=== Problem statement ===
Keep the wording of the records intact as you retype them, and omit every image.

=== Material provided ===
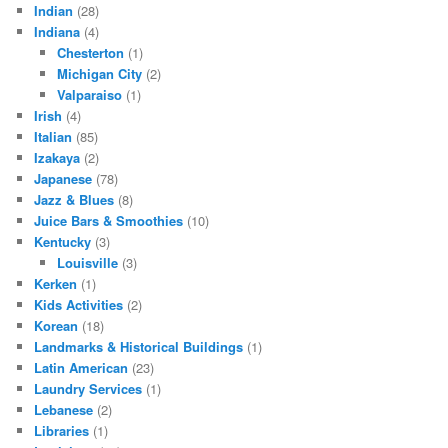
Indian
(28)
Indiana
(4)
Chesterton
(1)
Michigan City
(2)
Valparaiso
(1)
Irish
(4)
Italian
(85)
Izakaya
(2)
Japanese
(78)
Jazz & Blues
(8)
Juice Bars & Smoothies
(10)
Kentucky
(3)
Louisville
(3)
Kerken
(1)
Kids Activities
(2)
Korean
(18)
Landmarks & Historical Buildings
(1)
Latin American
(23)
Laundry Services
(1)
Lebanese
(2)
Libraries
(1)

=== Response to this task ===
Indian
(28)
Indiana
(4)
Chesterton
(1)
Michigan City
(2)
Valparaiso
(1)
Irish
(4)
Italian
(85)
Izakaya
(2)
Japanese
(78)
Jazz & Blues
(8)
Juice Bars & Smoothies
(10)
Kentucky
(3)
Louisville
(3)
Kerken
(1)
Kids Activities
(2)
Korean
(18)
Landmarks & Historical Buildings
(1)
Latin American
(23)
Laundry Services
(1)
Lebanese
(2)
Libraries
(1)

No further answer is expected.